Landlords can choose who pays for tenant referencing when using our service below:
Other tasks to be aware of
Repairs and Maintenance
Many self-managed landlords get into difficulties when it comes to carrying out repairs and regular maintenance works because they don’t understand their tenant’s rights in terms of what repairs need to be urgently carried out. For instance, if there is no hot water, the heating isn’t working during winter or the toilets are in operational, these all need to be urgently addressed sooner rather than later.
Rental Appraisal and Increases
It will fall to the self-managed landlord to decide when and by how much the rent should increase and communicate this to their tenants. To do this, the landlords will need to keep an eye on the local property market to get a feel for what the going rate is in their area. Once the correct figure has been determined, the rent increase will need to be communicated to the tenants in accordance with the tenancy agreement.

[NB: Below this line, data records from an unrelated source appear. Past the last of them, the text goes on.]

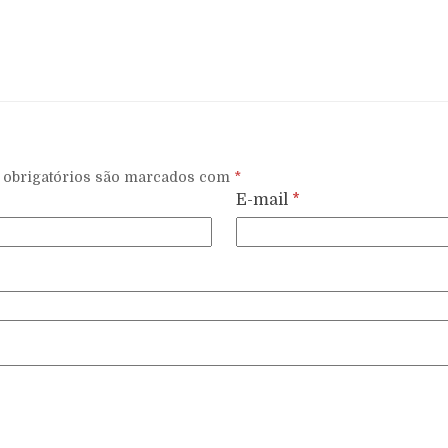
obrigatórios são marcados com
*
E-mail
*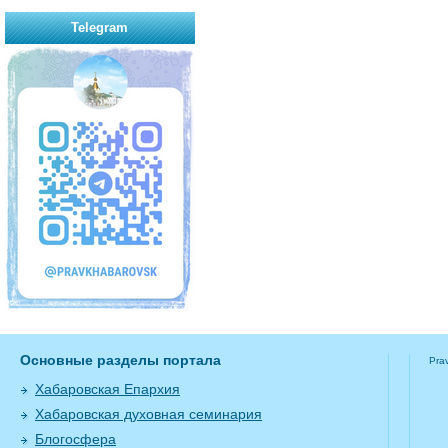
Telegram
Основные разделы портала
Pra
Хабаровская Епархия
Хабаровская духовная семинария
Блогосфера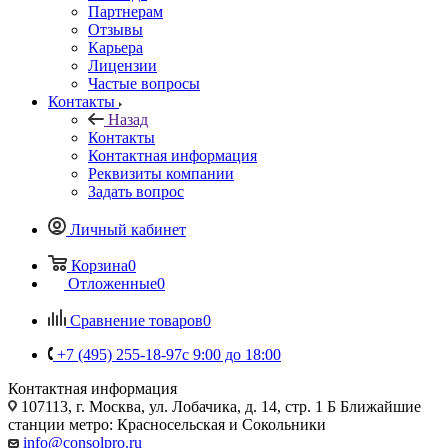
Партнерам
Отзывы
Карьера
Лицензии
Частые вопросы
Контакты
Назад
Контакты
Контактная информация
Реквизиты компании
Задать вопрос
Личный кабинет
Корзина
0
Отложенные
0
Сравнение товаров
0
+7 (495) 255-18-97
с 9:00 до 18:00
Контактная информация
107113, г. Москва, ул. Лобачика, д. 14, стр. 1 Б Ближайшие
станции метро: Красносельская и Сокольники
info@consolpro.ru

Property is an asset and like any investment, it will need looking after, so self-managed landlords will need to take the time to inspect the property for repairs that need to be made. Checking the property every six months is a good length of time and make sure that the tenants have been notified before the inspection is carried out. Whilst doing the inspection, its vital to keep records and take photographs so that there is documented evidence in case there are any disputes about deposit deductions when the tenants move out.
Although this guide might sound daunting now, many self- managed landlords have had successful experiences when going it alone and they have also saved a lot of money that would have otherwise lined the letting agent’s pockets. When making the decision it really boils down to whether or not you feel that you have the time available to looking for your tenants and maintaining the property.